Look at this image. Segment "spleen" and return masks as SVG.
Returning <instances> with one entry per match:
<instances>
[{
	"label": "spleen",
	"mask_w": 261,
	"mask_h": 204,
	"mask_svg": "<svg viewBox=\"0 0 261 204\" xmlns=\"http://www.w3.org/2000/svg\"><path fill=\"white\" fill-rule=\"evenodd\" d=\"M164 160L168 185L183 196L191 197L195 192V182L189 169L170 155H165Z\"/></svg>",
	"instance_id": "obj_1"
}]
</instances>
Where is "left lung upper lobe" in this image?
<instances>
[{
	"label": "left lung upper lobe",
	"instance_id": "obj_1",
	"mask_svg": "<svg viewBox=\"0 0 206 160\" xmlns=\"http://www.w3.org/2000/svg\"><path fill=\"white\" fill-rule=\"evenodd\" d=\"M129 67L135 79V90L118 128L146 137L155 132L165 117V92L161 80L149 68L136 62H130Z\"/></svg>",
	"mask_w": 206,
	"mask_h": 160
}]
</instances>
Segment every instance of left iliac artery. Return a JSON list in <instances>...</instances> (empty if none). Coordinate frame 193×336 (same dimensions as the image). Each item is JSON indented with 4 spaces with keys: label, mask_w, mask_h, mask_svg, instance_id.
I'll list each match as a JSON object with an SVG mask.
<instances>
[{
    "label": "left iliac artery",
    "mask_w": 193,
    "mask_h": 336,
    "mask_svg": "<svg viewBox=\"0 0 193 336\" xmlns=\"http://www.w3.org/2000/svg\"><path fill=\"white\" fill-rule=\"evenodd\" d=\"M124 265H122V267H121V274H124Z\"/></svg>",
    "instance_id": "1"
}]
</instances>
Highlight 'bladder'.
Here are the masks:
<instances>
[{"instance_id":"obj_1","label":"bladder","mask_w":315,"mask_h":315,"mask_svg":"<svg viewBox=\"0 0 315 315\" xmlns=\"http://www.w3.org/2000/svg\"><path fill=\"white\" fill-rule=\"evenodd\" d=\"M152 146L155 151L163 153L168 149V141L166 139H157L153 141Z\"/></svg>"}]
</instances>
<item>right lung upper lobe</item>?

▸ **Aim of the task**
Would you transcribe the entries above exactly as they appear?

▸ **Output below**
Look at this image. Segment "spleen" and return masks as SVG.
Returning <instances> with one entry per match:
<instances>
[{
	"label": "spleen",
	"mask_w": 261,
	"mask_h": 204,
	"mask_svg": "<svg viewBox=\"0 0 261 204\" xmlns=\"http://www.w3.org/2000/svg\"><path fill=\"white\" fill-rule=\"evenodd\" d=\"M164 160L168 185L183 196L191 197L195 192V182L189 169L170 155H165Z\"/></svg>",
	"instance_id": "obj_1"
}]
</instances>
Where is "left lung upper lobe" in this image?
<instances>
[{
	"label": "left lung upper lobe",
	"instance_id": "obj_1",
	"mask_svg": "<svg viewBox=\"0 0 206 160\" xmlns=\"http://www.w3.org/2000/svg\"><path fill=\"white\" fill-rule=\"evenodd\" d=\"M129 67L135 79V90L118 128L146 137L155 132L165 117V92L161 80L149 68L136 62H130Z\"/></svg>",
	"mask_w": 206,
	"mask_h": 160
}]
</instances>
Segment every instance of left iliac artery. Return a JSON list in <instances>...</instances> (empty if none). Coordinate frame 193×336 (same dimensions as the image). Each item is JSON indented with 4 spaces with keys: label, mask_w, mask_h, mask_svg, instance_id.
I'll list each match as a JSON object with an SVG mask.
<instances>
[{
    "label": "left iliac artery",
    "mask_w": 193,
    "mask_h": 336,
    "mask_svg": "<svg viewBox=\"0 0 193 336\" xmlns=\"http://www.w3.org/2000/svg\"><path fill=\"white\" fill-rule=\"evenodd\" d=\"M124 265H122V267H121V274H124Z\"/></svg>",
    "instance_id": "1"
}]
</instances>
Highlight 'bladder'.
Here are the masks:
<instances>
[{"instance_id":"obj_1","label":"bladder","mask_w":315,"mask_h":315,"mask_svg":"<svg viewBox=\"0 0 315 315\" xmlns=\"http://www.w3.org/2000/svg\"><path fill=\"white\" fill-rule=\"evenodd\" d=\"M152 146L155 151L163 153L168 149V141L166 139H157L153 141Z\"/></svg>"}]
</instances>
<item>right lung upper lobe</item>?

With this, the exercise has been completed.